Exploring Multimedia Applications
LLMs are multimodal, i.e. not limited to just text, they can also interact with and explain content from various media:
- Interpreting art: From explaining the history and context of a painting to exploring the techniques used by the artist, an LLM agent can enrich the experience of viewing art.
- Decoding symbolism in movies: LLMs can assist viewers in understanding complex films by explaining underlying themes, symbolism, or cinematographic techniques.
- Understanding infographics: They can aid in understanding complex infographics by breaking them down and explaining each part in simple language and letting you query and interact with it in natural human language.
- Interactive cookbook: In a recipe, the LLM agent can explain culinary terms, offer substitutes for ingredients, or even suggest adjustments based on dietary preferences and available tools and ingredients.
- Music appreciation: When listening to a piece of music, the LLM agent could provide relevant information about the composer, the context in which it was composed, or the music theory behind it.

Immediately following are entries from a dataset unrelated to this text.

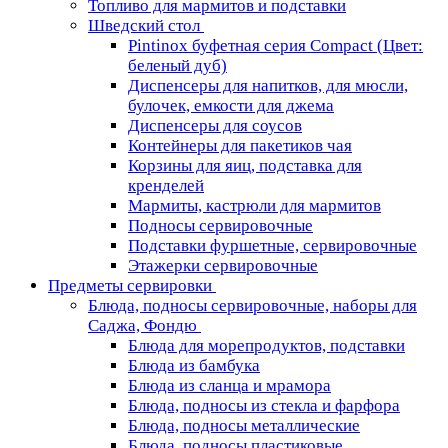
Топливо для мармитов и подставки
Шведский стол
Pintinox буфетная серия Compact (Цвет:
беленый дуб)
Диспенсеры для напитков, для мюсли,
булочек, емкости для джема
Диспенсеры для соусов
Контейнеры для пакетиков чая
Корзины для яиц, подставка для
кренделей
Мармиты, кастрюли для мармитов
Подносы сервировочные
Подставки фуршетные, сервировочные
Этажерки сервировочные
Предметы сервировки
Блюда, подносы сервировочные, наборы для
Саджа, Фондю
Блюда для морепродуктов, подставки
Блюда из бамбука
Блюда из сланца и мрамора
Блюда, подносы из стекла и фарфора
Блюда, подносы металлические
Блюда, подносы пластиковые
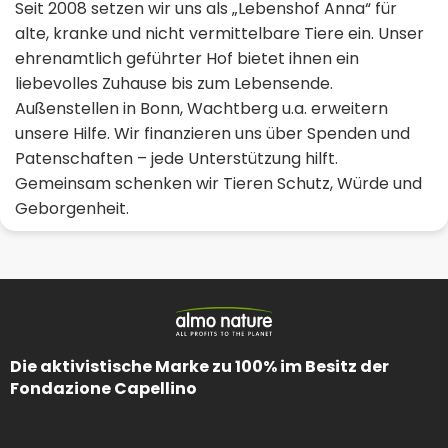
Seit 2008 setzen wir uns als „Lebenshof Anna“ für
alte, kranke und nicht vermittelbare Tiere ein. Unser
ehrenamtlich geführter Hof bietet ihnen ein
liebevolles Zuhause bis zum Lebensende.
Außenstellen in Bonn, Wachtberg u.a. erweitern
unsere Hilfe. Wir finanzieren uns über Spenden und
Patenschaften – jede Unterstützung hilft.
Gemeinsam schenken wir Tieren Schutz, Würde und
Geborgenheit.
Die aktivistische Marke zu 100% im Besitz der
Fondazione Capellino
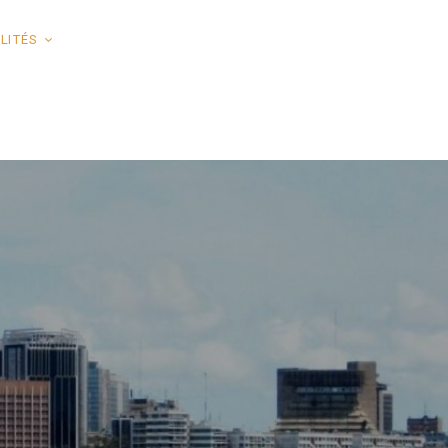
LITÉS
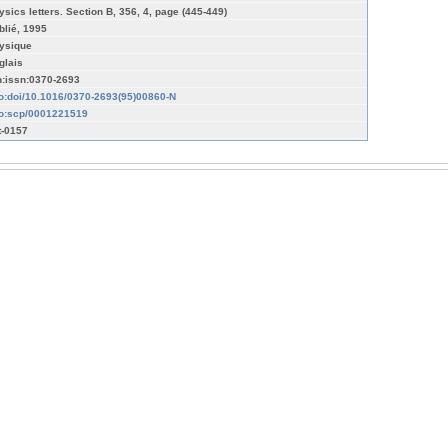
ysics letters. Section B, 356, 4, page (445-449)
blié, 1995
ysique
glais
n:issn:0370-2693
fo:doi/10.1016/0370-2693(95)00860-N
fo:scp/0001221519
t-0157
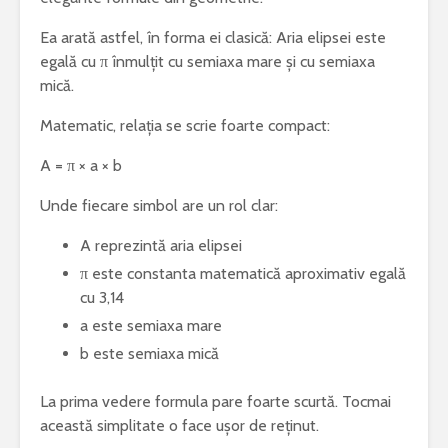
Ea arată astfel, în forma ei clasică: Aria elipsei este
egală cu π înmulțit cu semiaxa mare și cu semiaxa
mică.
Matematic, relația se scrie foarte compact:
A = π × a × b
Unde fiecare simbol are un rol clar:
A reprezintă aria elipsei
π este constanta matematică aproximativ egală
cu 3,14
a este semiaxa mare
b este semiaxa mică
La prima vedere formula pare foarte scurtă. Tocmai
această simplitate o face ușor de reținut.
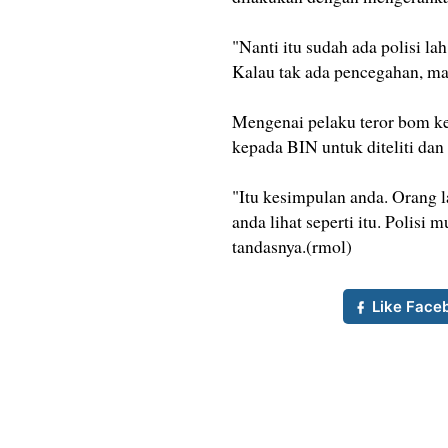
"Nanti itu sudah ada polisi la
Kalau tak ada pencegahan, mak
Mengenai pelaku teror bom k
kepada BIN untuk diteliti dan 
"Itu kesimpulan anda. Orang la
anda lihat seperti itu. Polisi m
tandasnya.(rmol)
Like Face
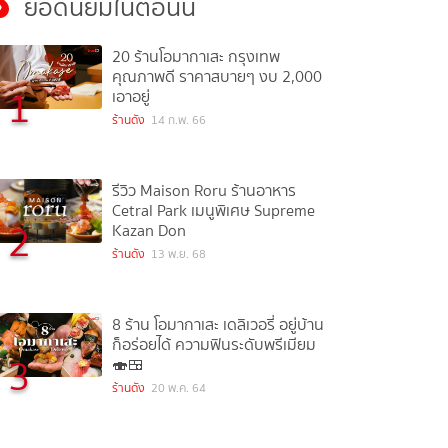
ยอดนิยมในตอนนี้
20 ร้านโอมากาเสะ กรุงเทพ
คุณภาพดี ราคาสบายๆ งบ 2,000
1
เอาอยู่
ร้านดัง
14 ก.พ. 66
รีวิว Maison Roru ร้านอาหาร
Cetral Park เมนูพิเศษ Supreme
2
Kazan Don
ร้านดัง
13 พ.ย. 68
8 ร้าน โอมากาเสะ เดลิเวอรี่ อยู่บ้าน
ก็อร่อยได้ ความฟินระดับพรีเมียม
3
🍣🍱
ร้านดัง
20 พ.ค. 64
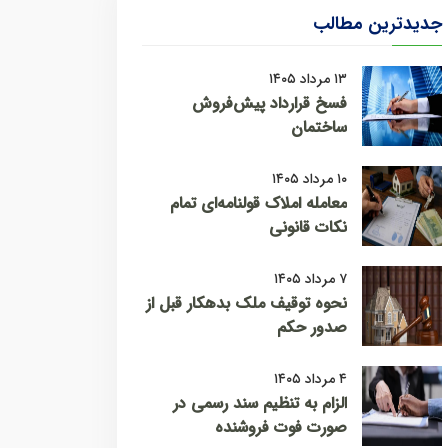
جدیدترین مطالب
۱۳ مرداد ۱۴۰۵
فسخ قرارداد پیش‌فروش
ساختمان
۱۰ مرداد ۱۴۰۵
معامله املاک قولنامه‌ای تمام
نکات قانونی
۷ مرداد ۱۴۰۵
نحوه توقیف ملک بدهکار قبل از
صدور حکم
۴ مرداد ۱۴۰۵
الزام به تنظیم سند رسمی در
صورت فوت فروشنده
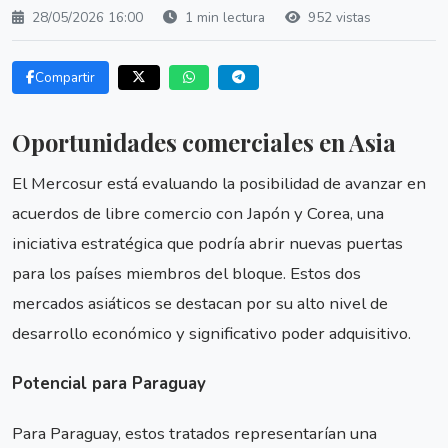
28/05/2026 16:00
1 min lectura
952 vistas
Compartir
Oportunidades comerciales en Asia
El Mercosur está evaluando la posibilidad de avanzar en
acuerdos de libre comercio con Japón y Corea, una
iniciativa estratégica que podría abrir nuevas puertas
para los países miembros del bloque. Estos dos
mercados asiáticos se destacan por su alto nivel de
desarrollo económico y significativo poder adquisitivo.
Potencial para Paraguay
Para Paraguay, estos tratados representarían una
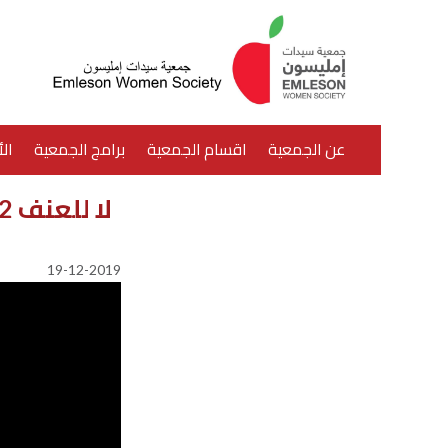
Skip
to
main
content
عن الجمعية
اقسام الجمعية
برامج الجمعية
الأ
اتصل بنا
خريطة الموقع
لا للعنف Part 2
19-12-2019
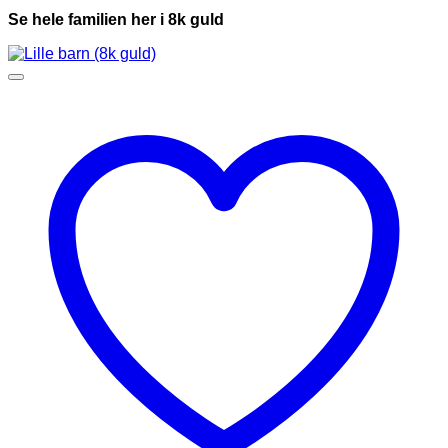
Se hele familien her i 8k guld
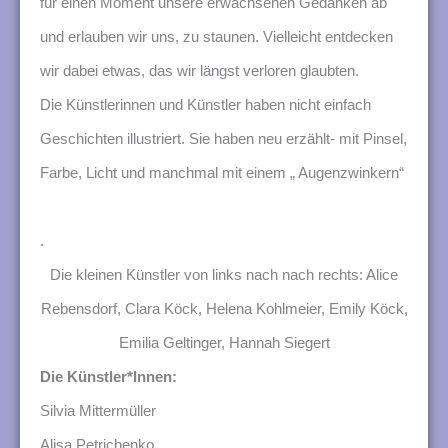
für einen Moment unsere erwachsenen Gedanken ab
und erlauben wir uns, zu staunen. Vielleicht entdecken
wir dabei etwas, das wir längst verloren glaubten.
Die Künstlerinnen und Künstler haben nicht einfach
Geschichten illustriert. Sie haben neu erzählt- mit Pinsel,
Farbe, Licht und manchmal mit einem „ Augenzwinkern“
.
Die kleinen Künstler von links nach nach rechts: Alice
Rebensdorf, Clara Köck, Helena Kohlmeier, Emily Köck,
Emilia Geltinger, Hannah Siegert
Die Künstler*Innen:
Silvia Mittermüller
Alisa Petrichenko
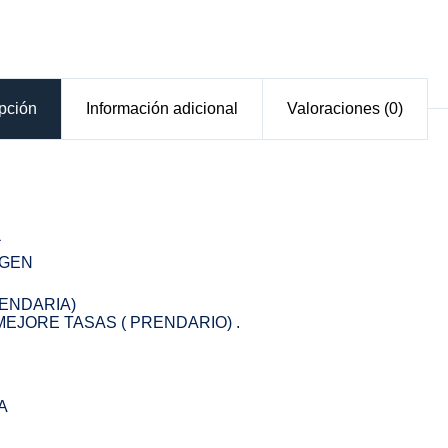
pción
Información adicional
Valoraciones (0)
*
AGEN
RENDARIA)
EJORE TASAS ( PRENDARIO) .
A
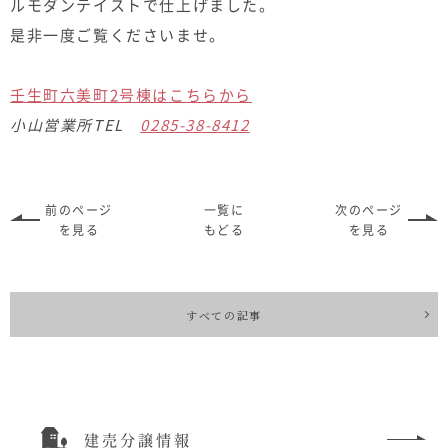
ルモダンテイストで仕上げました。
是非一度ご覧くださいませ。
壬生町六美町2号棟はこちらから
小山営業所TEL
0285-38-8412
前のページ
一覧に
次のページ
を見る
もどる
を見る
すべての記事
建売分譲情報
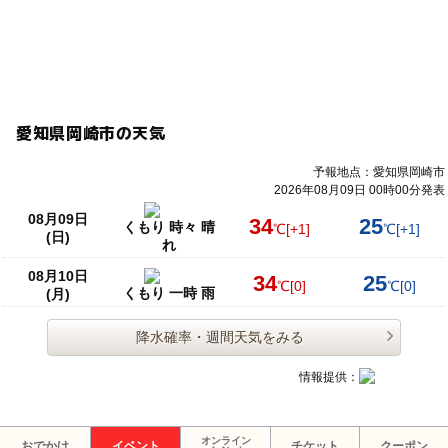
愛知県岡崎市の天気
予報地点：愛知県岡崎市
2026年08月09日 00時00分発表
08月09日
34
25
くもり 時々 晴
℃
[+1]
℃
[+1]
(日)
れ
08月10日
34
25
℃
[0]
℃
[0]
くもり 一時 雨
(月)
降水確率・週間天気をみる
情報提供：
オンライン
おでかけ
イベント
チケット
クーポン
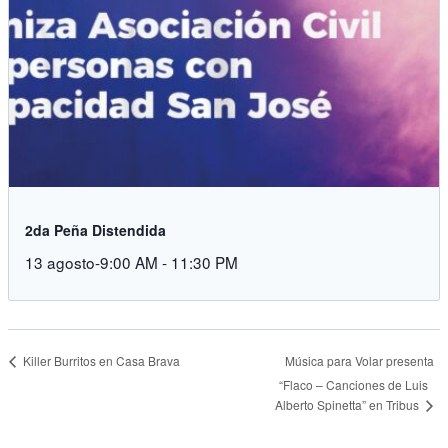
2da Peña Distendida
13 agosto-9:00 AM
-
11:30 PM
Música para Volar presenta
Killer Burritos en Casa Brava
“Flaco – Canciones de Luis
Alberto Spinetta” en Tribus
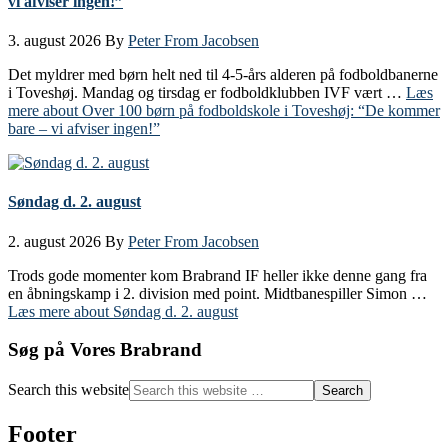
vi afviser ingen!”
3. august 2026
By
Peter From Jacobsen
Det myldrer med børn helt ned til 4-5-års alderen på fodboldbanerne
i Toveshøj. Mandag og tirsdag er fodboldklubben IVF vært …
Læs
mere
about Over 100 børn på fodboldskole i Toveshøj: “De kommer
bare – vi afviser ingen!”
Søndag d. 2. august
2. august 2026
By
Peter From Jacobsen
Trods gode momenter kom Brabrand IF heller ikke denne gang fra
en åbningskamp i 2. division med point. Midtbanespiller Simon …
Læs mere
about Søndag d. 2. august
Søg på Vores Brabrand
Search this website
Footer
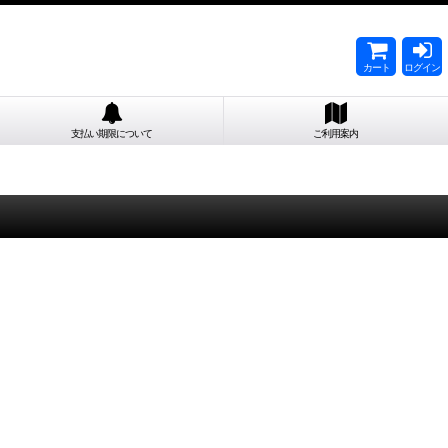
カート
ログイン
支払い期限について
ご利用案内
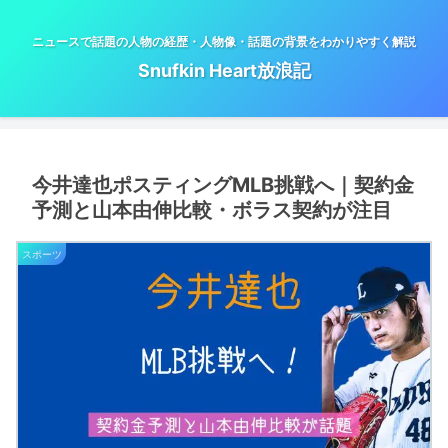
ニュースで話題の人物の経歴・人物像・話題の背景をわかりやすく解説
Snufkin Heart放浪記
今井達也ポスティングMLB挑戦へ｜契約金
予測と山本由伸比較・ボラス契約が注目
スポーツ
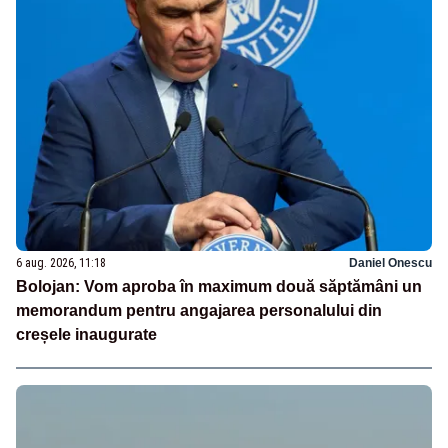
6 aug. 2026, 11:18
Daniel Onescu
Bolojan: Vom aproba în maximum două săptămâni un
memorandum pentru angajarea personalului din
creșele inaugurate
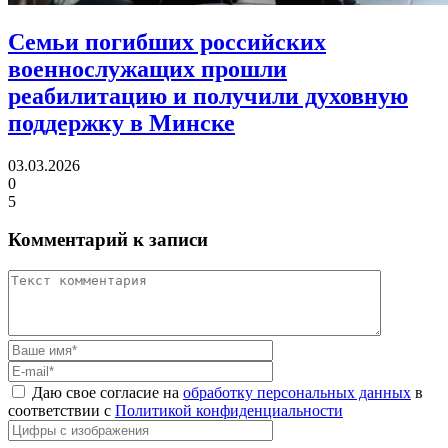
Семьи погибших российских
военнослужащих прошли
реабилитацию
и получили духовную
поддержку в Минске
03.03.2026
0
5
Комментарий к записи
Даю свое согласие на
обработку персональных данных
в
соответствии с
Политикой конфиденциальности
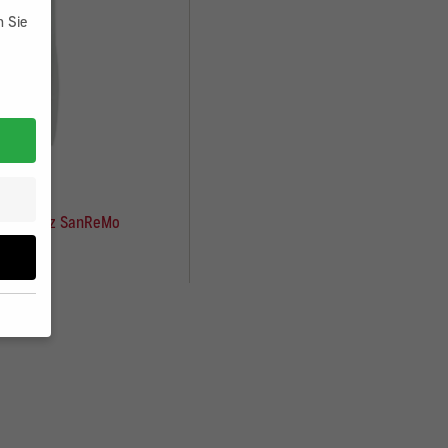
n Sie
 Lehmputz SanReMo
,10 €
 geben
on
hrung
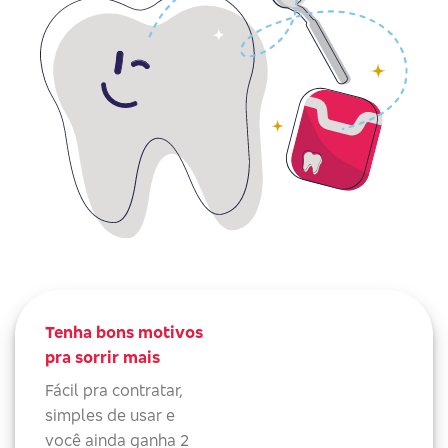
Tenha bons motivos
pra sorrir mais
Fácil pra contratar,
simples de usar e
você ainda ganha 2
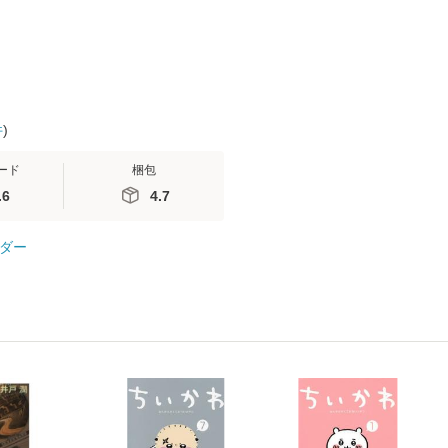
件
)
ード
梱包
.6
4.7
ダー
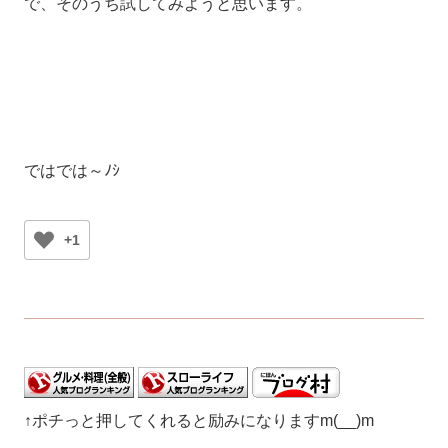
で、そのうち試してみようと思います。
ではでは～ﾉｼ
+1
↑ポチっと押してくれると励みになりますm(__)m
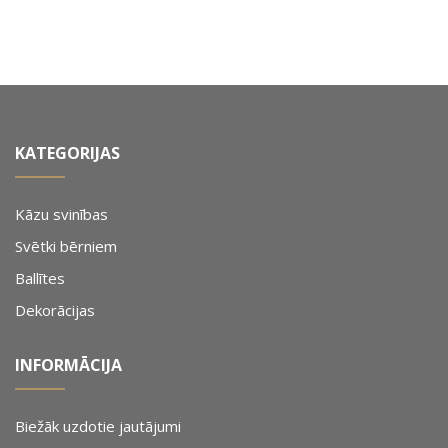
KATEGORIJAS
Kāzu svinības
Svētki bērniem
Ballītes
Dekorācijas
INFORMĀCIJA
Biežāk uzdotie jautājumi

LLM-Powered Agents: A Revolution in Information Consumption
The potential of LLMs to revolutionize the way we consume information is immense. They are not just about making information easier to access or understand but about fundamentally changing how we interact with information – transforming it into a dialogue instead of a monologue.
In my own reading experiences, I’ve often wished for the ability to delve deeper into certain topics, to understand complex concepts more easily, or to have a guide that would enrich my comprehension with relevant context. These are not just my desires but reflect the limitations of our current modes of information consumption.
LLM powered intelligent agents can be this guide. They can help us navigate the oceans of information that we encounter daily, not just by making it more accessible but by making it more meaningful. They can tailor explanations to our understanding, bring in context that enriches our comprehension, and make the process of learning more engaging.
As a learning experiment, I developed and open-sourced my own such agent, Ragbot.AI, an augmented brain and assistant that uses multiple LLMs along with a technique called Retrieval Augmented Generation (RAG) to enable its human users to interact with documents.
In the future, we will all have our own personal LLM-powered agents – our superhuman teachers with near-infinite knowledge and patience. And they will transform the way we consume information and learn from documents. I’m excited to be part of this revolution.